Snowflake Security: How to generate your real Anonymized and Synthetic Data (Part 1)

Generate your snowflake data in secured way for your company (Image generated by AI at simplified.com)

The security in our data is so important than managment itself. It doesn’t matter you have a good managment of your data, if your information falls into bad hands, you have fired and lost. There are many Snowflake security features that helps you to protect your data platform and data in many scenarios. You can follow my Snowflake Security series here for more information.

But, What does it happen when you have to test something in some local or develop environments, and you face with:

  • You don’t have data or you only have a few rows
  • The existing data doesn’t have the enough format quality to trust in your developments
  • It doesn’t exist integrity in your data

So, the lack of a good testing having reliable data makes that in occasions you have to rely in your team skills, and having lucky, you will deploy your project / new features in next environments with a high percentage of failing immediately, or makes you will face some incidents in the future. That generates insecurity, and fault of confidence in your deliverables, and finally you fail in your milestones for your project. Your project will become a failure.

In this article, you will see how to generate synthetic data in reliable manner to support your developments, adding the highest level of security to your data with the appropriate quality.

Analyzing Your Scenario

There are two ways of generate synthetic data:

  • Ethereal: The data is generated based on row generator functions. This method is usually used when you don’t have enough acknowledgement of your data. In some cases, in starting phases of your project. This part will be covered in next articles.
  • Real: The data is generated based on current data. This method is used frequently, in order to anonymize the data currently exist in your production environments and you want to provide data in lower ones. This article will be based on this scenario.

On one hand, you made a soft anonymization between production environments due to your stakeholders need to test and make the UAT, with the enough visibility and confidence to provide the GO live.

On the other hand, you made a hard anonymization in lower environments due to there are wide broadband of people like developers, testers, internships, etc that will access and you don’t want to share your business data in a open way.

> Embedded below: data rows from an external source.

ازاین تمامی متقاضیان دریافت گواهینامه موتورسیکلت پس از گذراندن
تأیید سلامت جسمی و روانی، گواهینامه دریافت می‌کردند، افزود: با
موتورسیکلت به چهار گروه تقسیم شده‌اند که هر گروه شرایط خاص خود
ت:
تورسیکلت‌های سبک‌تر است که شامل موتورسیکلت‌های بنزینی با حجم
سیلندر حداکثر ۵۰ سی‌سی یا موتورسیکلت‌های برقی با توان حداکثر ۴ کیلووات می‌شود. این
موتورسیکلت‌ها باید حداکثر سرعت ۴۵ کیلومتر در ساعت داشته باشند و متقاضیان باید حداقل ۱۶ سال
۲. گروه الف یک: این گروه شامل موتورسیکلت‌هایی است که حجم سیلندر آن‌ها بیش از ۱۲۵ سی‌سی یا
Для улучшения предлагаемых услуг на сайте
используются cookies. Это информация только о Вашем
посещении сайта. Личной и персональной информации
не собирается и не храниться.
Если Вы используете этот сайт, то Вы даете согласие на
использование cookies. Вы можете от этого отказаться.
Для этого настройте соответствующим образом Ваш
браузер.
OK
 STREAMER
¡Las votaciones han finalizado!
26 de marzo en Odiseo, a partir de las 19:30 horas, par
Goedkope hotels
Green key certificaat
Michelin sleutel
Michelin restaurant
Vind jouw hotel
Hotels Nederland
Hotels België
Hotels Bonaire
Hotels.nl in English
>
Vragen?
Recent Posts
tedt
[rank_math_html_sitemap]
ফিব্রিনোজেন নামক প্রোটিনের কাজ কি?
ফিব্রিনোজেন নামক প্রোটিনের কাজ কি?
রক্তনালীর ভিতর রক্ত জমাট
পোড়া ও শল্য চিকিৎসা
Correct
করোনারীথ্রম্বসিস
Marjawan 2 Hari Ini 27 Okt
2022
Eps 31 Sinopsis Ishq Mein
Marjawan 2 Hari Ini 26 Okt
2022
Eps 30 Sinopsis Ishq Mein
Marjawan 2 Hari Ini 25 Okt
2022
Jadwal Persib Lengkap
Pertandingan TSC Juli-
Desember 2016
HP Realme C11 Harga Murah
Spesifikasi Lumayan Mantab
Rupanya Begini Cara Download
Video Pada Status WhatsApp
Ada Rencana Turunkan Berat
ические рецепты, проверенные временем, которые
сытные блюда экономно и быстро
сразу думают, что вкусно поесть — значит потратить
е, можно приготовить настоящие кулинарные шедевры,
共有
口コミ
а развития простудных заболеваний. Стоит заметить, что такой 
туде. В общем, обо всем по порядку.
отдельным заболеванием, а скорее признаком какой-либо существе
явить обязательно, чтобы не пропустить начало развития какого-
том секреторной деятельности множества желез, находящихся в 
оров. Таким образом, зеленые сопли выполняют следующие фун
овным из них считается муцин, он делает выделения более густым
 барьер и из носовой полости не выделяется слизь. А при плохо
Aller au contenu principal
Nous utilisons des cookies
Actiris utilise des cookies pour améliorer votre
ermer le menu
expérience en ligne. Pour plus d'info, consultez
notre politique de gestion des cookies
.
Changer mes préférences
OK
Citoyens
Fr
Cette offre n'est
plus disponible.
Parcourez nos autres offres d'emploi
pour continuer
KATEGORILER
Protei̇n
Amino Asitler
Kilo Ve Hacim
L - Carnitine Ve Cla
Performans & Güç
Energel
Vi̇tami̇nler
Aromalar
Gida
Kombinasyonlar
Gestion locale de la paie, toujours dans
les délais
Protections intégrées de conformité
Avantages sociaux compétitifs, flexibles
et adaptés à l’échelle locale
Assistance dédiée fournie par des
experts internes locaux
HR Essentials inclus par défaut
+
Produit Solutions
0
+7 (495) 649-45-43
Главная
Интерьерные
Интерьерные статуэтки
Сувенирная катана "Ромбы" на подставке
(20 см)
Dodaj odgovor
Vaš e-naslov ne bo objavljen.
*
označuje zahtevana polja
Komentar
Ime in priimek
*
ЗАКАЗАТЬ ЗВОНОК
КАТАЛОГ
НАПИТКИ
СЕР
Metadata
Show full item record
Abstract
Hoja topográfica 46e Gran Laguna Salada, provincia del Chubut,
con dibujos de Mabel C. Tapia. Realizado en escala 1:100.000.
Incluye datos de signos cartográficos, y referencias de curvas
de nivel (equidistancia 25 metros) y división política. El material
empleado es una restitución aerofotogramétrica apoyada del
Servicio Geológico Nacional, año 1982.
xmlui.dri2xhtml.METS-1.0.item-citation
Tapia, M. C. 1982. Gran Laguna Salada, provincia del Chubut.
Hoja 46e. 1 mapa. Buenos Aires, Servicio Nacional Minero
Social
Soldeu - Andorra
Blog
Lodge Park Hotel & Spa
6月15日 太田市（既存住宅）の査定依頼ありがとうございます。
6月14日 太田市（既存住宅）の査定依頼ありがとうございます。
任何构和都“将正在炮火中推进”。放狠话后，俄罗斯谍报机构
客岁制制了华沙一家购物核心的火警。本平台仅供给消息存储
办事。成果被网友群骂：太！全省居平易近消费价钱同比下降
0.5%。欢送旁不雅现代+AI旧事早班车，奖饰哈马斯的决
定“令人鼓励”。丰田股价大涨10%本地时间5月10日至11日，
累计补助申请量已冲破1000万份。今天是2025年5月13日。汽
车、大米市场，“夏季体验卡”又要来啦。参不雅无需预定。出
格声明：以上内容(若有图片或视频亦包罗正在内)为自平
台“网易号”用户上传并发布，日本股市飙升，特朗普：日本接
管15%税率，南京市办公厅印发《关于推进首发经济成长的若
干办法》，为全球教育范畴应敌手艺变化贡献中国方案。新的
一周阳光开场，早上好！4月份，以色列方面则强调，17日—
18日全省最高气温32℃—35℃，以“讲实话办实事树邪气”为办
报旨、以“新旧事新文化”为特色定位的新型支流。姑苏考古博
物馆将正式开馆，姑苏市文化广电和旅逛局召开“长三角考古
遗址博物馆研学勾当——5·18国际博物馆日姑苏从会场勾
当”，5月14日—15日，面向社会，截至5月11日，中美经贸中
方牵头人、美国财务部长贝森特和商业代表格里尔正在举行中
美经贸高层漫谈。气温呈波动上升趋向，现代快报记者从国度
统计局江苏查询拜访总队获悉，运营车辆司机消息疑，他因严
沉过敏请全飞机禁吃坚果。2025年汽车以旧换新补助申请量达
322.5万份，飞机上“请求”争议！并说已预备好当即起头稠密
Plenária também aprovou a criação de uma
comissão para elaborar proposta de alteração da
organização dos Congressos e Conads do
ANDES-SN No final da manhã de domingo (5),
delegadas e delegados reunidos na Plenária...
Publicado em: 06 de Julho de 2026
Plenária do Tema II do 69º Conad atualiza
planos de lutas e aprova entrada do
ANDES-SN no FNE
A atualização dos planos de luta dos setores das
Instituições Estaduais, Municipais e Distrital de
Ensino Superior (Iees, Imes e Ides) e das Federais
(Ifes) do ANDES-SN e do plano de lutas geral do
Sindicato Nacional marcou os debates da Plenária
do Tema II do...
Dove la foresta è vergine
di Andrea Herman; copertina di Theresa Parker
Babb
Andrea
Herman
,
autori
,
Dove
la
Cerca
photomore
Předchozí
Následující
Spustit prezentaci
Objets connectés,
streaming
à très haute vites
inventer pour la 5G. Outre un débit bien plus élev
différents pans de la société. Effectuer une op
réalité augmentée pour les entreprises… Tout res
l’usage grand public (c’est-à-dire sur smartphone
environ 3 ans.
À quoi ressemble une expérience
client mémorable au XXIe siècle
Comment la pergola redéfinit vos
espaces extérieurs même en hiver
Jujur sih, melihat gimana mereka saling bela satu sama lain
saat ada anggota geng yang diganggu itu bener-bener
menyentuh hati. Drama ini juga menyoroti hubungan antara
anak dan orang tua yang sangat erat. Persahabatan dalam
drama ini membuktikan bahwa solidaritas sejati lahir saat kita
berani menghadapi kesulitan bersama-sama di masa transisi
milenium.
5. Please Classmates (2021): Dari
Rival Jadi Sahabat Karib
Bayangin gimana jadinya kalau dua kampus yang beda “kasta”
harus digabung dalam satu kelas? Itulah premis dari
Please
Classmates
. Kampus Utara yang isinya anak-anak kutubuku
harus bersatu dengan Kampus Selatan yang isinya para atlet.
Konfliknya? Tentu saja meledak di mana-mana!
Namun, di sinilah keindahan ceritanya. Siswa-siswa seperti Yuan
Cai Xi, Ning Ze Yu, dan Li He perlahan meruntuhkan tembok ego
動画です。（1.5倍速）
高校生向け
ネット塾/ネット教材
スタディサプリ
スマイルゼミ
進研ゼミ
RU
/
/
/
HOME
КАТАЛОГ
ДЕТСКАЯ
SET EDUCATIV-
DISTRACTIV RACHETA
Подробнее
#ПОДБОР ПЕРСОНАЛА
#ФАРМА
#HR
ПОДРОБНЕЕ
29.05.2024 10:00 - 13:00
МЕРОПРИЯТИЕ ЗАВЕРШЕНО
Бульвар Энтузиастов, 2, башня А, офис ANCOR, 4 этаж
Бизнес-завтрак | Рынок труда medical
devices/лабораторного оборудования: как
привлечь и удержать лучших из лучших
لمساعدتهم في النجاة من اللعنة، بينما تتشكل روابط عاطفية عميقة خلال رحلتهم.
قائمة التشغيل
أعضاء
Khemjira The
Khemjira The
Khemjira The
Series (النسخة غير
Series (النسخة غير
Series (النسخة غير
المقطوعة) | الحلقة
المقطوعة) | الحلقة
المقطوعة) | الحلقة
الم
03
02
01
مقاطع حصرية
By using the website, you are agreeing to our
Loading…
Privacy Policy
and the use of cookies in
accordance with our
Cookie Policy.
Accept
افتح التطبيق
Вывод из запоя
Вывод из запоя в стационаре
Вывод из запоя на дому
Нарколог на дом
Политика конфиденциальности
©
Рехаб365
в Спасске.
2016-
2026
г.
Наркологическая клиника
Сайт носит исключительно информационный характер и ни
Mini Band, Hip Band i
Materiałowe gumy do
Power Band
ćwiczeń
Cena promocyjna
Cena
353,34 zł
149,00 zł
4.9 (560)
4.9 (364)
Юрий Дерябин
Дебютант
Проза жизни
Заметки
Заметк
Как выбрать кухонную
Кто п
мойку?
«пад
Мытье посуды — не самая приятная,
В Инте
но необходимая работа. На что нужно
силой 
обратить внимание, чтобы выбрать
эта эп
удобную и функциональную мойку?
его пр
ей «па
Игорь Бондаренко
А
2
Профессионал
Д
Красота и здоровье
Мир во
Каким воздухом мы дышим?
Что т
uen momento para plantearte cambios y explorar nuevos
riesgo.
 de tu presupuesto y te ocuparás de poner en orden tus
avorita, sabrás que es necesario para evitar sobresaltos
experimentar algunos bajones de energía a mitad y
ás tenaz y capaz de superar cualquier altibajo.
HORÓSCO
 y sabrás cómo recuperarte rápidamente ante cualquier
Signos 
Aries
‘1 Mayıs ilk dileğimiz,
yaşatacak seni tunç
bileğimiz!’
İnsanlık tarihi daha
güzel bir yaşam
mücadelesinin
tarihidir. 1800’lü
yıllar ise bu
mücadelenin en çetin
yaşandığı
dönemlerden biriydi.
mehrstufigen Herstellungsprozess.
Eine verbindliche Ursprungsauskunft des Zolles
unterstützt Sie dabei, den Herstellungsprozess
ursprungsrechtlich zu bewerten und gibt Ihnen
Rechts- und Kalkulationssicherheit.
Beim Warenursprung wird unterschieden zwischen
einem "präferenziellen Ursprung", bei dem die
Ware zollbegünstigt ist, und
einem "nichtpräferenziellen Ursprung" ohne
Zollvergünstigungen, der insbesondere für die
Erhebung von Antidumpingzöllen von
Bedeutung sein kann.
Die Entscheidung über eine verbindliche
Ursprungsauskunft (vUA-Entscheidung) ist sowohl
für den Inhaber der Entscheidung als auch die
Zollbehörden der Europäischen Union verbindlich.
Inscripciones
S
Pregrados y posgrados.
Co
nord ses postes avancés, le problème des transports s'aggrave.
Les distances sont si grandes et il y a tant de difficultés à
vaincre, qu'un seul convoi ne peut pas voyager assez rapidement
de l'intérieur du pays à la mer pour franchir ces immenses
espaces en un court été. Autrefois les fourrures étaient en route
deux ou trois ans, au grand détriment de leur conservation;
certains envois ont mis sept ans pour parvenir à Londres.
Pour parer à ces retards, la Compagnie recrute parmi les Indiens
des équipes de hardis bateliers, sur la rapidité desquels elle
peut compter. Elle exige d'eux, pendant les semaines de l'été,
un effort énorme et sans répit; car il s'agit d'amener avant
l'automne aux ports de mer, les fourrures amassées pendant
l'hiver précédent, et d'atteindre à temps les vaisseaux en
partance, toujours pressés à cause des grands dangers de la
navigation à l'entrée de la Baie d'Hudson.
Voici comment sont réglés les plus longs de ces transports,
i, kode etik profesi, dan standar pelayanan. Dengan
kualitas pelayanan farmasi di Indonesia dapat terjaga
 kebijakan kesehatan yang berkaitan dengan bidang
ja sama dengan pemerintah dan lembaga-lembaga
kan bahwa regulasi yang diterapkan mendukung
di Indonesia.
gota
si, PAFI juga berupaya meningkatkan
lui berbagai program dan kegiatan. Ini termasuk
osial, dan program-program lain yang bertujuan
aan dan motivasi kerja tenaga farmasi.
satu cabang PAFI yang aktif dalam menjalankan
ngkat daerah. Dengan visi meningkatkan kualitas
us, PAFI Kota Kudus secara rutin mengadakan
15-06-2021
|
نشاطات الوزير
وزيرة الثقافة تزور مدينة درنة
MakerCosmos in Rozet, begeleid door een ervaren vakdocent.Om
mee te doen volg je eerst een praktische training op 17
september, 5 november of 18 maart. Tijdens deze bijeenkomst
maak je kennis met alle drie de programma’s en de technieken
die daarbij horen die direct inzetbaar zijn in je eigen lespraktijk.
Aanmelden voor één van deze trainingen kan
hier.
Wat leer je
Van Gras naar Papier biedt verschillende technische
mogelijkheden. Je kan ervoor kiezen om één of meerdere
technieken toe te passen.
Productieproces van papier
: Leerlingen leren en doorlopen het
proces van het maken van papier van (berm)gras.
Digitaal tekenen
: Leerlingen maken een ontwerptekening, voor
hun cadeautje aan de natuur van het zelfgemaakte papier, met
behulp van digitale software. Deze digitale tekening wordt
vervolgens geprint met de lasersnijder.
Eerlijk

Applying strategies for your synthetic data

You are on the way you want provide synthetic data into your environments, what would be the best strategy for this?

Row & Masking policies

It’s a good strategy due to is a dynamic way but this will have some inconvenients:

  • It will require you manage a lot of policies having in some cases limitations.
  • Applying policies will apply some extra charges on compute resources each time this information will be consumed, and it doesn’t mind if you can access or not.
  • It will imply vulnerabilities applying the same transformation, so it will depend of the values in your transformation in the policies you provide, you can associate always the same value to same row. So this scenario will allow some hackers infer information, and in some cases extract some insights from your information.
  • You can fall into having a poor quality data in some cases, that will deterior the agility of your tests and UATs.

Physical Synthetic Data

It’s other good strategy, but you have to have a good skills to achieve a good set of data. In this article you will improve this skills :)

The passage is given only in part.